Wine Paris is not just an exhibition. It is the beating heart of the global wine industry—the largest annual gathering of producers, buyers, sommeliers, distributors, and decision-makers shaping how the world drinks. For a few intense days every February, Paris becomes the crossroads of tradition and innovation, heritage and the future.
It is precisely on this stage that African cuisine—and Nigerian food in particular—belongs.
On the 10th of February, during Wine Paris, as I prepare to host the 6th edition of the Nigerian Food & Wine Pairing Dinner in Paris, a milestone that reflects both personal conviction and a broader cultural shift. What began years ago as a bold idea—pairing African food with fine wine in a serious food and wine pairing experience curated by Vines BY Rosa and her partners which will become a monthly event, with the incredible chefs, who have experienced the joy of pairing the food with wines from all over the globe.
Rewriting the Rules of Pairing
For too long, African cuisine was absent from the global pairing conversation. Not because it lacked sophistication, but because it was misunderstood. High spice, fermentation, smoke, depth—these are often seen as obstacles in classical wine education. I have always seen them as opportunities.
Pairing Nigerian cuisine with wine is not about forcing rules to fit; it is about expanding the rules themselves. Pepper soup demands precision. Jollof rice requires respect for balance and texture. Egusi, suya, seafood stews—each dish invites a dialogue with wine that is nuanced, technical, and deeply rewarding.
By consistently placing Nigerian food at the Wine Paris table, we assert something important: African cuisine is not a trend. It is a serious gastronomic language worthy of the world’s finest wines.
Wine Paris: Visibility at the Highest Level
Hosting this dinner during Wine Paris is a deliberate choice. With thousands of exhibitors and visitors from across the globe, it is the one place where ideas travel fast and reputations are made. To introduce Nigerian food and African wine markets here is to speak directly to the global industry—on equal footing.
Our annual dinner brings together African wine importers and distributors who are not casual buyers, but true market builders. These are professionals shaping wine consumption across the continent, influencing taste, distribution, and brand presence in rapidly growing economies like Nigeria. Around the table are also international producers eager to understand Africa beyond statistics—to taste it, experience it, and engage with it authentically.

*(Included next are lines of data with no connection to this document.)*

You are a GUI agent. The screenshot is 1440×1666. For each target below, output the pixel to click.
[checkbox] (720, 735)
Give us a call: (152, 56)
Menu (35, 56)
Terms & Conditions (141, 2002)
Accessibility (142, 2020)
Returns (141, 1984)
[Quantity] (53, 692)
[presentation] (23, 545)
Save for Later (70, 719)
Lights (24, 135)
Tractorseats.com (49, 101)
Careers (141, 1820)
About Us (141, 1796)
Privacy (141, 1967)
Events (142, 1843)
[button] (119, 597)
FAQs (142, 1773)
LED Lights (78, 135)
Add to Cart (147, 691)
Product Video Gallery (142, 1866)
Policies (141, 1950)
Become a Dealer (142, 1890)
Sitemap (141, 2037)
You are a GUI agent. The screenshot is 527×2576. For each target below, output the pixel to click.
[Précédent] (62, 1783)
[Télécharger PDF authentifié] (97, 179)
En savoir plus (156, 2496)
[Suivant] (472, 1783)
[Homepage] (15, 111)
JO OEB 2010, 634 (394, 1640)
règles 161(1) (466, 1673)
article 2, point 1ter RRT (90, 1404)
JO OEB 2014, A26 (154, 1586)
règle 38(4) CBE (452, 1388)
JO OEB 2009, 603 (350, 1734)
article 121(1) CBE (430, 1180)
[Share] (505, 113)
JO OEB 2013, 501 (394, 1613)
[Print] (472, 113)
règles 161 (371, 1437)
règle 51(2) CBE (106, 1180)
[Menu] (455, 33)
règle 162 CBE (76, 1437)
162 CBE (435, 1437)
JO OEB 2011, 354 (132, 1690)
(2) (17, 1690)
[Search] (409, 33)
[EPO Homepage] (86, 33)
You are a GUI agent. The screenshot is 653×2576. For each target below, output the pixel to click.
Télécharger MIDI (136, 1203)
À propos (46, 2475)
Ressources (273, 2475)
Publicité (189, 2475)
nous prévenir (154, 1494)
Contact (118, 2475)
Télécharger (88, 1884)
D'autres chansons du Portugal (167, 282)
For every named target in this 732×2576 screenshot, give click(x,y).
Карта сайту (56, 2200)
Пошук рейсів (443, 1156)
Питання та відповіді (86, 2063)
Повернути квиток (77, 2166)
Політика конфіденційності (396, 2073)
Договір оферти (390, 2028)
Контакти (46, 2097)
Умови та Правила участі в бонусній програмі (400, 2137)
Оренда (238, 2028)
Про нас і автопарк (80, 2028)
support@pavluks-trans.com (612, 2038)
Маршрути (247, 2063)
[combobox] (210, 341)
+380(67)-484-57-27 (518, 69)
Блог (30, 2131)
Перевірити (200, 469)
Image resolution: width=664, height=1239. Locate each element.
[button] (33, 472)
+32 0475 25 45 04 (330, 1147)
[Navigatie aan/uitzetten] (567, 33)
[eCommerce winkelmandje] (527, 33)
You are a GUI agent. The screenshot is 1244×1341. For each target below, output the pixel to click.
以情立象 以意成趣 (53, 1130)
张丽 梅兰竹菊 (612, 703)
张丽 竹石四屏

This is where pairing becomes strategy, not spectacle.
From Paris to Lagos: A Lifestyle Movement
What happens in Paris does not stay in Paris. Over the years, the conversations sparked at Wine Paris have flowed back to Lagos, inspiring a new culture of wine appreciation at home. Through curated pairing dinners and tastings in Nigeria, wine has moved from being a status symbol to a lifestyle choice—intentional, informed, and expressive.
This evolution is especially visible among Nigeria’s middle and upper class, for whom dining has become a reflection of identity. Wine pairing now signals taste, travel, and cultural confidence. It enhances moments of celebration—none more so than Valentine’s Day, where romance increasingly lives at the table.
After Paris on February 10th, we continue this story in Lagos with a Valentine dinner on February 14th, translating global standards into local intimacy. Same philosophy, different energy.
Pioneering a New Narrative
Being a pioneer is less about being first, and more about being consistent. Year after year, this dinner has insisted that African food deserves fine wine—and that fine wine deserves African food. It has opened doors for chefs, sommeliers, importers, and young professionals who now see themselves reflected in spaces where they were once invisible.
Most importantly, it has made wine less intimidating and more inclusive. For the young, aspirational Nigerian audience—the “wanna be” who is curious, ambitious, and culturally proud—African food and wine pairing is a powerful entry point. Familiar flavours meet global technique. Confidence replaces complexity.
The Bigger Picture
At Wine Paris, the world comes to taste the future of wine. By placing Nigerian cuisine at that table, we are doing more than hosting a dinner—we are shaping perception. We are proving that Africa is not just a market, but a contributor to global wine culture.
As we raise our glasses this February, the message is clear: African food belongs in the world’s finest pairing conversations. And Wine Paris, the industry’s biggest stage, is exactly where that story should be told.